Essay: Numerical Inverting of Matrices of High Order (with H. H. Goldstine)

Context and Purpose
The essay addresses the practical problem of computing inverses and solving linear systems on the first electronic digital machines, where arithmetic was performed with a fixed finite precision. It examines how rounding errors arising from finite-word arithmetic interact with algorithmic structure, and what that interaction implies for the reliability of numerical results. Practical concerns about machine cost, operation counts, and error amplification motivated an analysis that bridges algorithmic design and numerical behavior.

Main Contributions
A central contribution is a careful study of Gaussian elimination as an inversion technique, with attention to how round-off propagates through the elimination and back-substitution steps. The paper quantifies tendencies for element growth during elimination and demonstrates that naive elimination without safeguards can amplify small rounding errors into large mistakes. It also formulates measures of sensitivity of a linear system's solution to perturbations in data, ideas that anticipate the later, standard notion of a condition number relating input errors to solution errors.

Analytical Approach
The approach blends deterministic algebraic bounds with probabilistic reasoning about rounding errors. Rounding is modeled in a way that treats many small round-off contributions as effectively random, permitting estimates of typical error magnitudes rather than only worst-case bounds.
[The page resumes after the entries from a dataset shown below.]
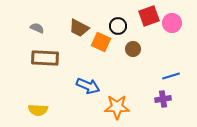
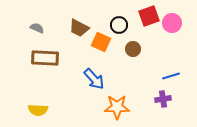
black circle: moved 1 px right, 1 px up
blue arrow: moved 6 px right, 7 px up; rotated 25 degrees clockwise
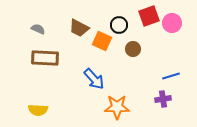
gray semicircle: moved 1 px right, 1 px down
orange square: moved 1 px right, 1 px up
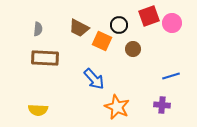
gray semicircle: rotated 72 degrees clockwise
purple cross: moved 1 px left, 6 px down; rotated 14 degrees clockwise
orange star: rotated 25 degrees clockwise
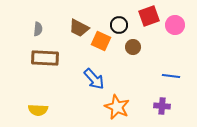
pink circle: moved 3 px right, 2 px down
orange square: moved 1 px left
brown circle: moved 2 px up
blue line: rotated 24 degrees clockwise
purple cross: moved 1 px down
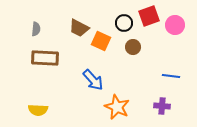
black circle: moved 5 px right, 2 px up
gray semicircle: moved 2 px left
blue arrow: moved 1 px left, 1 px down
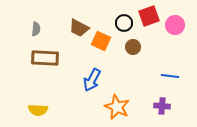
blue line: moved 1 px left
blue arrow: moved 1 px left; rotated 70 degrees clockwise
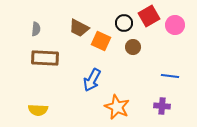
red square: rotated 10 degrees counterclockwise
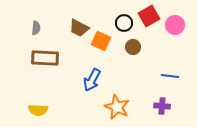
gray semicircle: moved 1 px up
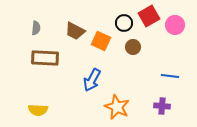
brown trapezoid: moved 4 px left, 3 px down
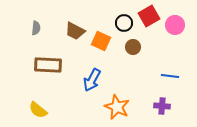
brown rectangle: moved 3 px right, 7 px down
yellow semicircle: rotated 36 degrees clockwise
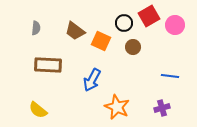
brown trapezoid: rotated 10 degrees clockwise
purple cross: moved 2 px down; rotated 21 degrees counterclockwise
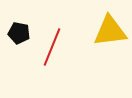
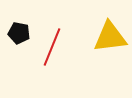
yellow triangle: moved 6 px down
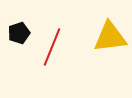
black pentagon: rotated 30 degrees counterclockwise
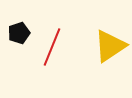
yellow triangle: moved 9 px down; rotated 27 degrees counterclockwise
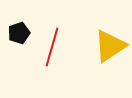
red line: rotated 6 degrees counterclockwise
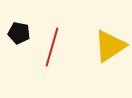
black pentagon: rotated 30 degrees clockwise
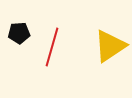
black pentagon: rotated 15 degrees counterclockwise
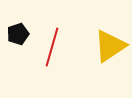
black pentagon: moved 1 px left, 1 px down; rotated 15 degrees counterclockwise
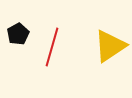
black pentagon: rotated 10 degrees counterclockwise
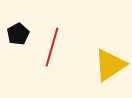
yellow triangle: moved 19 px down
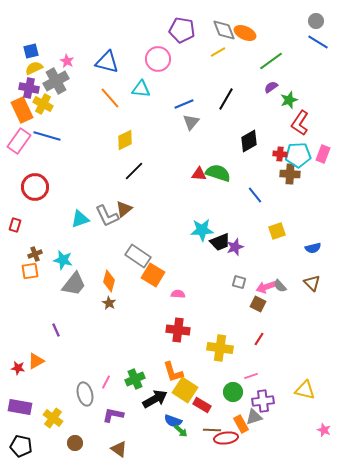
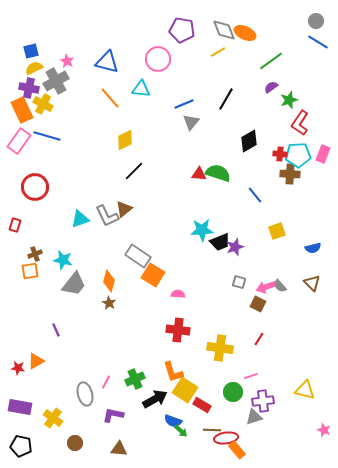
orange rectangle at (241, 424): moved 4 px left, 26 px down; rotated 12 degrees counterclockwise
brown triangle at (119, 449): rotated 30 degrees counterclockwise
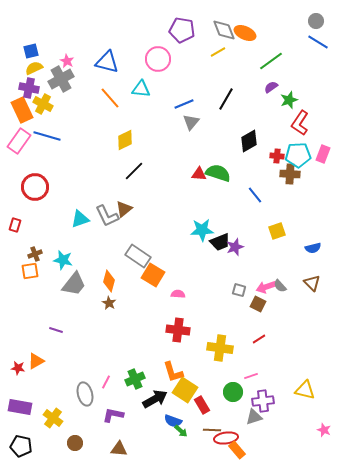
gray cross at (56, 81): moved 5 px right, 2 px up
red cross at (280, 154): moved 3 px left, 2 px down
gray square at (239, 282): moved 8 px down
purple line at (56, 330): rotated 48 degrees counterclockwise
red line at (259, 339): rotated 24 degrees clockwise
red rectangle at (202, 405): rotated 30 degrees clockwise
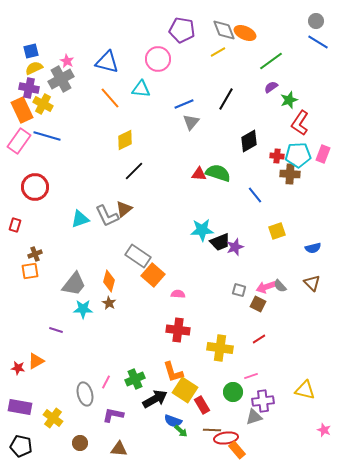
cyan star at (63, 260): moved 20 px right, 49 px down; rotated 12 degrees counterclockwise
orange square at (153, 275): rotated 10 degrees clockwise
brown circle at (75, 443): moved 5 px right
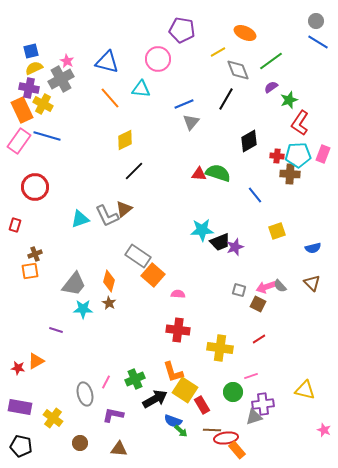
gray diamond at (224, 30): moved 14 px right, 40 px down
purple cross at (263, 401): moved 3 px down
This statistical perspective yields expectations about how error accumulates in practice and explains why certain algorithms perform well on real machines despite theoretically possible catastrophic behaviors. The analysis also isolates structural factors of a matrix, such as the size relationships among its elements, that control error amplification.

Practical Recommendations
The authors emphasize algorithmic choices that reduce the risk of error blow-up on finite-precision hardware. Pivoting strategies receive particular attention: selecting large pivots mitigates element growth and reduces amplification of round-off. Monitoring intermediate magnitudes and preferring stable elimination orders are identified as practical safeguards. The essay links machine precision, algorithmic growth factors, and matrix sensitivity to give practitioners a way to predict achievable accuracy and to decide when a problem is numerically ill-conditioned versus when algorithmic adjustments can restore reliable results.

Implications and Legacy
The analysis reframed numerical linear algebra as a discipline that must balance algebraic operations, machine architecture, and probabilistic error behavior. By tying concrete computational practices to quantitative error estimates, the work laid groundwork for later formalizations of numerical stability and backward error analysis. Subsequent developments in the field, including refined bounds, algorithmic innovations, and standardized stability concepts, built on the themes and techniques introduced here. The essay remains a landmark in showing how theoretical consideration of rounding and conditioning directly informs the design and assessment of numerical algorithms for high-order matrices on finite-precision computers.